The FanFair Alliance has highlighted the “industrial scale” of ticket re-sales on the black market and, which it says are “systematically ripping off fans, breaching a range of UK legislation and diverting revenues from the creative economy.” It also pointed out that secondary ticketing in the UK is now worth more than £1 billion per year.
FanFair has highlighted the prevalence of ticket touting on secondary ticketing platforms with new evidence submitted to a Competition & Markets Authority review, including recent sell-out shows for The 1975 and Black Sabbath. For the latter’s seven-date 2017 UK arena tour, 11,695 tickets were listed for re-sale within minutes of the general sale going live - close to capacity of an additional tour date. Across the board, ticket re-sale listings were found to be in breach of the Consumer Rights Act 2015 and other UK consumer laws.
Now, FanFair is urging Government to take four key steps that it says will disrupt touts and help get more face value tickets into the hands of consumers.
Enforcement: The Consumer Rights Act 2015 needs teeth. As highlighted by consumer bodies such as Which?, as well as FanFair’s own research, measures implemented in last year’s Consumer Rights Act to regulate ticket resales online are being systematically breached. We support Professor Michael Waterson’s recommendation in his recent Government review for a properly funded National Trading Standards investigation into secondary ticketing practices, with coordinated police action, and for strict penalties to be enforced if resale sites are found to be breaking the law.
Transparency: Fans need to know who they are buying from. Professional traders (or “powersellers”) are currently able to operate anonymously on secondary ticketing sites. This lack of transparency only benefits touts, and we believe their identities should be made clear to buyers. This is already a condition of existing legislation such as the Consumer Contracts Regulations 2013 (CCRs) - and is standard practice on true online markets such as eBay and Amazon Marketplace.
Responsibility: Secondary ticketing platforms should show proper corporate responsibility. As demanded by Which?, we believe that resale sites (not their users) should bear responsibility for ensuring compliance with consumer legislation.

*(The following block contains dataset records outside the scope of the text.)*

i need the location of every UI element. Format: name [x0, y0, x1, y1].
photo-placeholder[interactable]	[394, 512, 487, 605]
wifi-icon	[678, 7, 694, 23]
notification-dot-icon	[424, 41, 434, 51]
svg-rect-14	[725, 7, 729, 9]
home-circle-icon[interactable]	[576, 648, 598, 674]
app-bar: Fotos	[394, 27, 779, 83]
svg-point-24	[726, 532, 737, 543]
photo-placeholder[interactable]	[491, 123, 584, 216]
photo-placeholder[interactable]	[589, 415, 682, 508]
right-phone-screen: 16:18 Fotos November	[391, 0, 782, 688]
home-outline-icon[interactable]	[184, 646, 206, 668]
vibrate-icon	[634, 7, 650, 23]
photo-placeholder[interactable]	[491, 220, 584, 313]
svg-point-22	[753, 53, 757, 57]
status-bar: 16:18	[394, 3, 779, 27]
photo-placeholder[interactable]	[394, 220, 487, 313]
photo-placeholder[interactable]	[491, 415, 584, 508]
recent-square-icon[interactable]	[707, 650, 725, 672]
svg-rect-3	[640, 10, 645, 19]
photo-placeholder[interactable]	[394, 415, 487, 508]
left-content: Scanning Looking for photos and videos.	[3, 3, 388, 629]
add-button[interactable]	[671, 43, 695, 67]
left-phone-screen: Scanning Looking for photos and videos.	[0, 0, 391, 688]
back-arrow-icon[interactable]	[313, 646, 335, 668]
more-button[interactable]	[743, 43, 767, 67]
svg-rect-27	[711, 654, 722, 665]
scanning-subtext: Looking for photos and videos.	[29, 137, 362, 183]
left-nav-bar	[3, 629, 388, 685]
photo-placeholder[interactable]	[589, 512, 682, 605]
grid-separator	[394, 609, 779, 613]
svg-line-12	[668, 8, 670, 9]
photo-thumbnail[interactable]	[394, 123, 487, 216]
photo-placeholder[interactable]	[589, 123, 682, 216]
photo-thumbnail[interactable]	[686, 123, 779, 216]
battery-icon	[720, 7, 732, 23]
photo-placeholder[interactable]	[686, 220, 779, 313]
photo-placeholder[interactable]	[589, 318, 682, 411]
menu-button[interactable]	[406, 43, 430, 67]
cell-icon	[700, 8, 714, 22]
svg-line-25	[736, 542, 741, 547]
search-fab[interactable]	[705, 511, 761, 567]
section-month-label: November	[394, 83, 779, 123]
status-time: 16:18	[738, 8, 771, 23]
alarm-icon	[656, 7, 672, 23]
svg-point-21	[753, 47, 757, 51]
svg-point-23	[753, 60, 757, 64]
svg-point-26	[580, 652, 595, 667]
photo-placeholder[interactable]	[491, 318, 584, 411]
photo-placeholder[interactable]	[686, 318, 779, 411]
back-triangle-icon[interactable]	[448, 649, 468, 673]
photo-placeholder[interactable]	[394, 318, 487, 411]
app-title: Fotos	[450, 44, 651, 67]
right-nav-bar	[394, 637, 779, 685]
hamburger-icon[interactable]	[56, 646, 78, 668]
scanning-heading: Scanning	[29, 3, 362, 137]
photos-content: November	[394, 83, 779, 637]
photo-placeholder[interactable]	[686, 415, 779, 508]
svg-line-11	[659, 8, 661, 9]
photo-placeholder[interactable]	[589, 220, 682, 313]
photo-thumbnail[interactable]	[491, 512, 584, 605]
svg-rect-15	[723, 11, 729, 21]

Supply: Abuse of technology (or “bots”) to scalp tickets should be a criminal offence. Touts frequently hack into primary ticketing systems to buy up inventory for re-sale. Government should clarify that such actions are breaking the Computer Misuse Act, and attach appropriate penalties.

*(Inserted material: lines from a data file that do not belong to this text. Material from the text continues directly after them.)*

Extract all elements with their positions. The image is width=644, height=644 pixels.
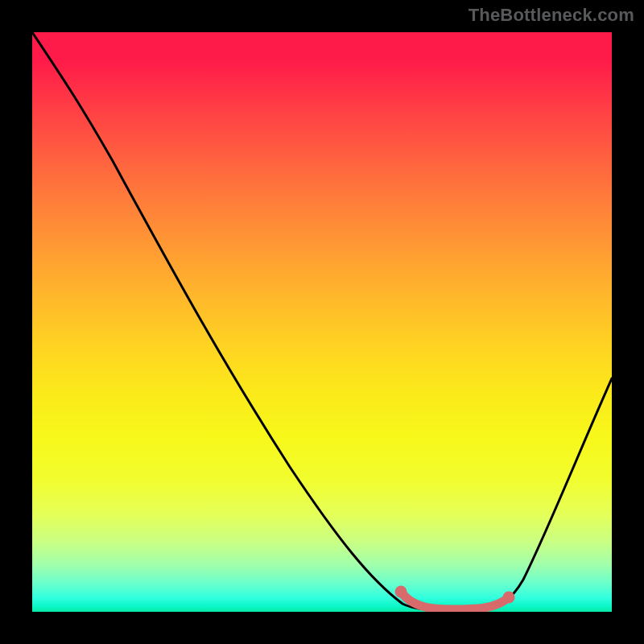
curve-layer xyxy=(32,32,612,612)
watermark-text: TheBottleneck.com xyxy=(469,5,634,26)
optimal-range-start-dot xyxy=(395,586,407,598)
chart-frame: TheBottleneck.com xyxy=(0,0,644,644)
bottleneck-curve xyxy=(32,32,612,610)
optimal-range-marker xyxy=(401,592,509,609)
plot-area xyxy=(32,32,612,612)
optimal-range-end-dot xyxy=(503,592,515,604)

Speaking at London’s Somerset House, Wildlife Entertainment’s Ian McAndrew, manager of Arctic Monkeys and Royal Blood said: “The aim of the FanFair Alliance is to take a unified stand against rampant profiteering in the secondary ticketing market. I am delighted we are launching with such a groundswell of support and I hope more will come onboard and join us. By sharing knowledge, embracing progressive technology and enforcing consumer legislation, we can take significant strides in reducing a multi-million pound touting industry that impacts on music fans and the wider music economy.
“FanFair aims to take a pragmatic approach. That is why we are also urging Government to take measures and commit resources to enforce existing legislation. With that in place, we can seriously disrupt the more egregious touts and help get more face value tickets into the hands of fans. But that support is crucial. Otherwise fans will continue to be ripped off and we in the industry will continue to fight an uphill battle.”
Paul Reed, GM of the Association of Independent Festivals, added: “AIF fully supports the launch of the FanFair Alliance. We are calling on the Government to act and want to see a Consumer Rights Act that is best fit and protects music fans, with the law on ticket re-sales actually enforced. All involved in the industry should strive to work together to eliminate damaging and unlawful practices, improve consumer education and ensure transparency and fairness for fans”.
Fans are also being encouraged to sign up to the campaign at www.fanfairalliance.org and to share their experiences and stories.
Government is due to respond by July 21st to the nine recommendations made by Professor Michael Waterson in his secondary ticketing report.